The problem with the TODO approach

The problem I have with this approach is that it mistakes ‘getting a row of green dots when running RuboCop’ with ‘having a healthy coding style’.

And my issues stem from the inclusion of .rubocop_todo.yml at the top of .rubocop.yml, the file which is supposed to be your definitive list of rules.

It’s one thing to generate a report of code that doesn’t meet the standards that RuboCop expects. That usage of the TODO file is great, and can be helpful. But by including it within your main rules file, you are effectively changing what you consider to be good coding practice within your codebase.

You get that nice, green output because RuboCop selectively turns off cops for some files, and adjusts metrics that affect the entire codebase.

For most cops, the generated TODO file generates a file-by-file list of exemptions.

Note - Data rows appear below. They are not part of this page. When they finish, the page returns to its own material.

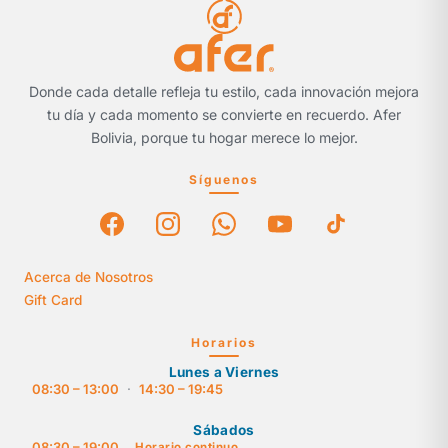
Donde cada detalle refleja tu estilo, cada innovación mejora
tu día y cada momento se convierte en recuerdo. Afer
Bolivia, porque tu hogar merece lo mejor.
Síguenos
Acerca de Nosotros
Gift Card
Horarios
Lunes a Viernes
08:30 – 13:00
·
14:30 – 19:45
Sábados
08:30 – 19:00
Horario continuo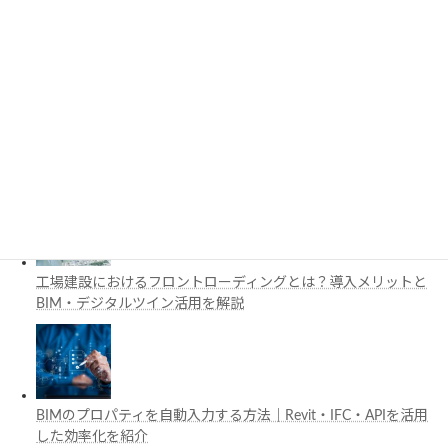
3D都市モデルは土木設計にどう活用できる？PLATEAUの特徴
と活用例を解説
施工管理で注目の空間コンピューティングとは？BIM・Apple
Vision Proの活用例を解説
工場建設におけるフロントローディングとは？導入メリットと
BIM・デジタルツイン活用を解説
BIMのプロパティを自動入力する方法｜Revit・IFC・APIを活用
した効率化を紹介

For example, from a real world example:

# Offense count: 6
# Cop supports --auto-correct.
Style/EachWithObject:
Exclude:
- 'app/forms/preferences_form.rb'
- 'app/models/concerns/form_extensions/serializer.rb'
- 'app/presenters/season_offers_view.rb'
- 'app/services/docusign_webhook_service.rb'
- 'app/services/negotiations_builder.rb'
- 'app/services/offer_creation_service.rb'

In this example, RuboCop found six files where inject or reduce were used in a place where each_with_object could be more efficient and/or make more readable code. By including the TODO file in our main .rubocop.yml file, we are saying “use each_with_object where possible, except in these six files.”

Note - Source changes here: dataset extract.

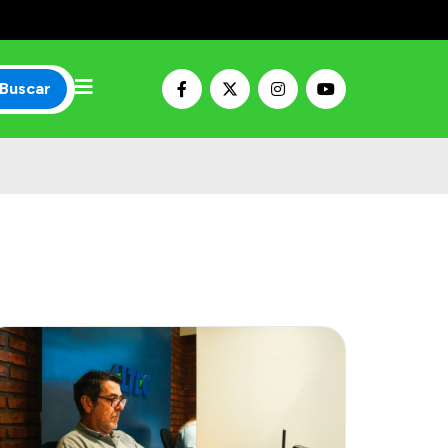
Buscar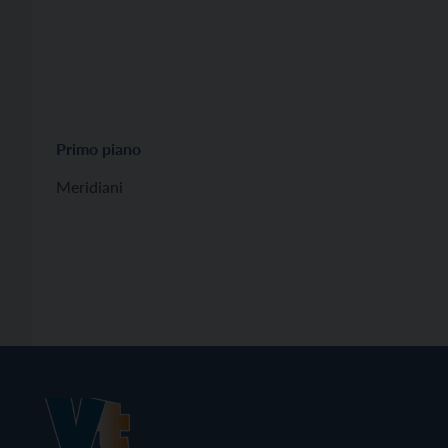
Primo piano
Meridiani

Maybe you think that’s OK. Certainly, I’d agree that it’s not particularly damaging to the rest of the application. You could (and should) argue, though, that anybody who needed to edit any of those six files ought to have their code subject to the same code rules as any other file in the application.

More egregious are those cops which are disabled because too many files violated them:

# Offense count: 373
# Cop supports --auto-correct.
# Configuration parameters: EnforcedStyle, IndentationWidth.
# SupportedStyles: with_first_argument, with_fixed_indentation
Layout/AlignArguments:
Enabled: false

If you import the TODO file blindly, then no file, now or in the future, will get checked against this cop at all.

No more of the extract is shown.